▶ Description of the task
What you produce should be an exact transcription of the data, minus any pictures.
BEGIN
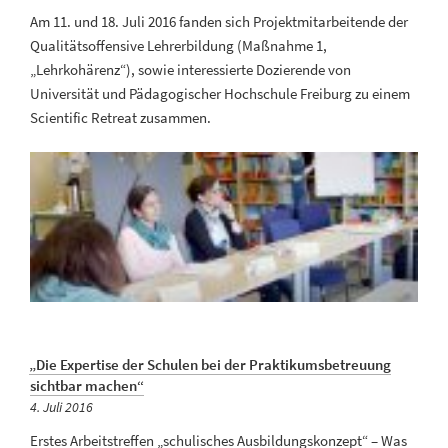
am
Am 11. und 18. Juli 2016 fanden sich Projektmitarbeitende der
Qualitätsoffensive Lehrerbildung (Maßnahme 1,
„Lehrkohärenz“), sowie interessierte Dozierende von
Universität und Pädagogischer Hochschule Freiburg zu einem
Scientific Retreat zusammen.
„Die Expertise der Schulen bei der Praktikumsbetreuung
sichtbar machen“
Veröffentlicht
4. Juli 2016
am
Erstes Arbeitstreffen „schulisches Ausbildungskonzept“ – Was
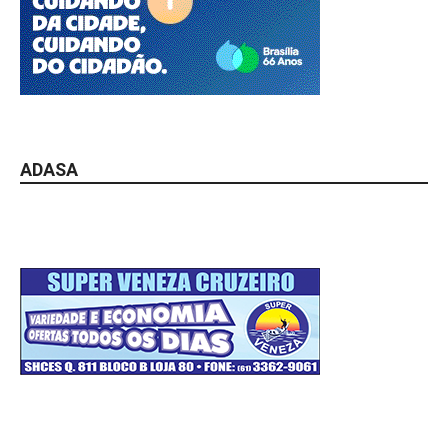
ADASA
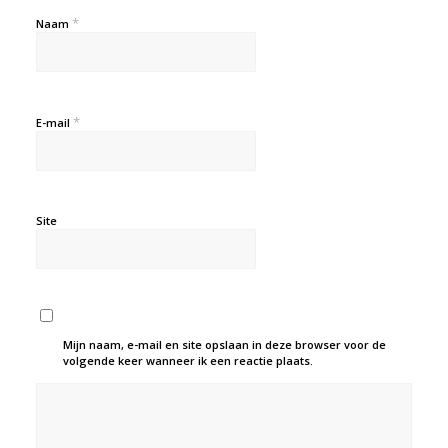
*
Naam
*
E-mail
Site
Mijn naam, e-mail en site opslaan in deze browser voor de
volgende keer wanneer ik een reactie plaats.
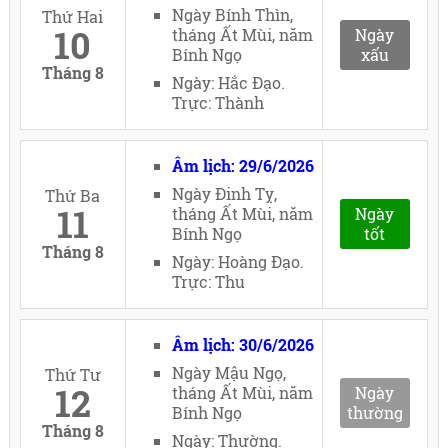
Ngày Bính Thìn,
Thứ Hai
10
tháng Ất Mùi, năm
Ngày
Bính Ngọ
xấu
Tháng 8
Ngày: Hắc Đạo.
Trực: Thành
Âm lịch: 29/6/2026
Ngày Đinh Tỵ,
Thứ Ba
11
tháng Ất Mùi, năm
Ngày
Bính Ngọ
tốt
Tháng 8
Ngày: Hoàng Đạo.
Trực: Thu
Âm lịch: 30/6/2026
Ngày Mậu Ngọ,
Thứ Tư
12
tháng Ất Mùi, năm
Ngày
Bính Ngọ
thường
Tháng 8
Ngày: Thường.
END
▶ Final answer
am
Am 11. und 18. Juli 2016 fanden sich Projektmitarbeitende der
Qualitätsoffensive Lehrerbildung (Maßnahme 1,
„Lehrkohärenz“), sowie interessierte Dozierende von
Universität und Pädagogischer Hochschule Freiburg zu einem
Scientific Retreat zusammen.
„Die Expertise der Schulen bei der Praktikumsbetreuung
sichtbar machen“
Veröffentlicht
4. Juli 2016
am
Erstes Arbeitstreffen „schulisches Ausbildungskonzept“ – Was
ADASA
*
Naam
*
E-mail
Site
Mijn naam, e-mail en site opslaan in deze browser voor de
volgende keer wanneer ik een reactie plaats.
Ngày Bính Thìn,
Thứ Hai
10
tháng Ất Mùi, năm
Ngày
Bính Ngọ
xấu
Tháng 8
Ngày: Hắc Đạo.
Trực: Thành
Âm lịch: 29/6/2026
Ngày Đinh Tỵ,
Thứ Ba
11
tháng Ất Mùi, năm
Ngày
Bính Ngọ
tốt
Tháng 8
Ngày: Hoàng Đạo.
Trực: Thu
Âm lịch: 30/6/2026
Ngày Mậu Ngọ,
Thứ Tư
12
tháng Ất Mùi, năm
Ngày
Bính Ngọ
thường
Tháng 8
Ngày: Thường.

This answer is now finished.